Em Foco – No mercado, quais são os seus principais clientes?
Gilson Martins – No varejo, em minhas lojas, atendo uma ampla gama de clientes de todos os estilos e idades. Produtos simples, funcionais e duráveis agradam a todos os públicos, e é comum ouvir deles que o único problema das bolsas é que duram demais. Em tom de humor, costumo responder: “Agora entendo porque não fiquei rico”.
Além do varejo tradicional, também contamos com muitos clientes do segmento corporativo, como Coca-Cola, L’Oréal, Tim, entre outros. O interesse dessas empresas pelo meu trabalho é notável, pois valorizam a singularidade e a qualidade dos produtos oferecidos. Afinal, para elas, é crucial associar suas marcas a produtos que transmitam excelência e originalidade.
Atualmente, meus principais clientes são da rede hoteleira, lojas de souvenirs e o Flamengo, para o qual sou marca oficial de bolsas. O interesse dos clientes corporativos destaca ainda mais a qualidade e a singularidade do meu trabalho, consolidando a reputação da minha marca no mercado.
Em Foco – O Rio de Janeiro te inspira. Como a cidade aparece em suas produções artísticas? Deixa uma mensagem para os seus admiradores.
Gilson Martins – Nasci e cresci no Rio de Janeiro, onde os ícones como o Pão de Açúcar, o Cristo Redentor e outros pontos turísticos eram como brinquedos para mim. Da minha casa, eu via os Arcos da Lapa, a Central do Brasil, a Ponte Rio-Niterói e a igreja da Penha. Essa cidade incrível sempre inspirou minhas criações ao longo da minha carreira. Incorporar esses elementos em meu trabalho não apenas homenageia minha cidade natal, mas também compartilha sua beleza e cultura com o mundo.
Estou buscando uma parceria empresarial para expandir minha marca e minha música, com foco na internacionalização. Meu novo EP, composto por cinco músicas originais, marca o início de uma série anual de lançamentos. Busco uma empresa visionária para fortalecer nossa presença no Brasil e explorar novos mercados globais. Estou aberto a colaborações que compartilhem nossa visão de homenagear o Rio através da arte e da música.

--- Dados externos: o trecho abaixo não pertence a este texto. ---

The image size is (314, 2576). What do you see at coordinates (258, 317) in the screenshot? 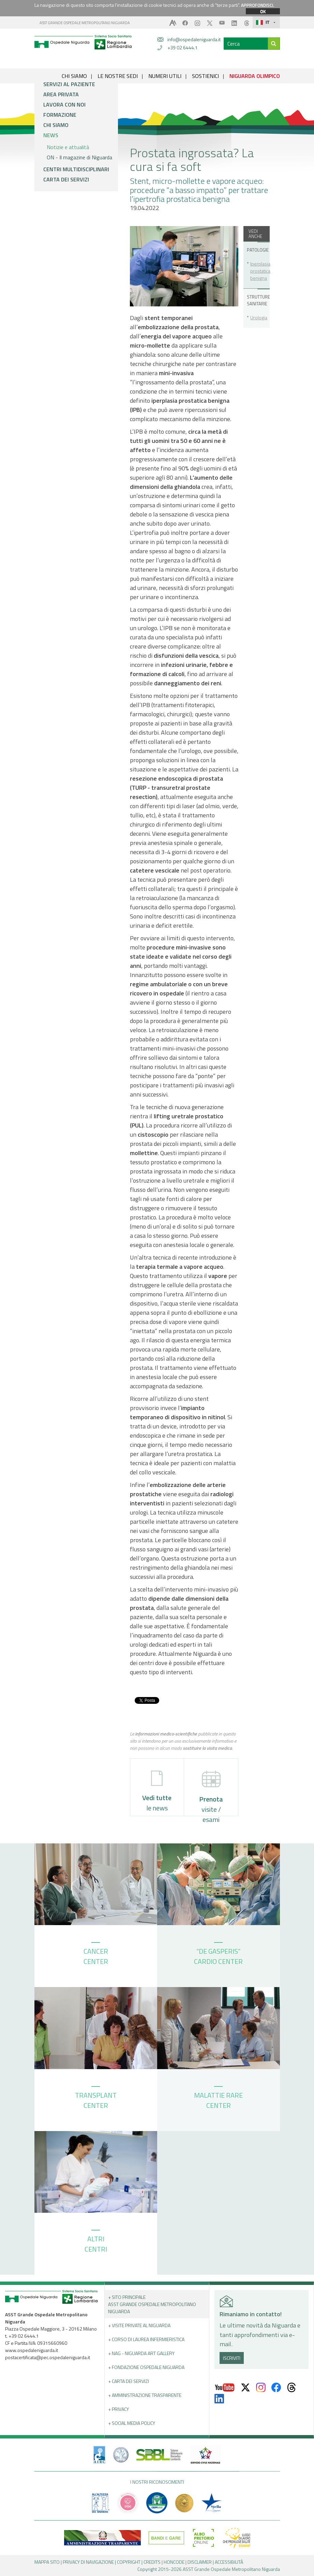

Para os meus admiradores, expresso um enorme agradecimento pela sua fidelidade e pelos tantos elogios e histórias que compartilham comigo sobre encontros e conexões através da minha criação. É graças ao apoio e reconhecimento deles que minha jornada ganha significado e inspiração. Cada palavra de incentivo e cada experiência compartilhada enriquecem não apenas o meu trabalho, mas também a minha vida. Agradeço por fazerem parte dessa jornada e por tornarem possível a realização dos meus sonhos. É com humildade e gratidão que continuo buscando me superar e oferecer o melhor de mim em cada criação. Eles são verdadeiramente parte essencial do meu sucesso e da minha trajetória.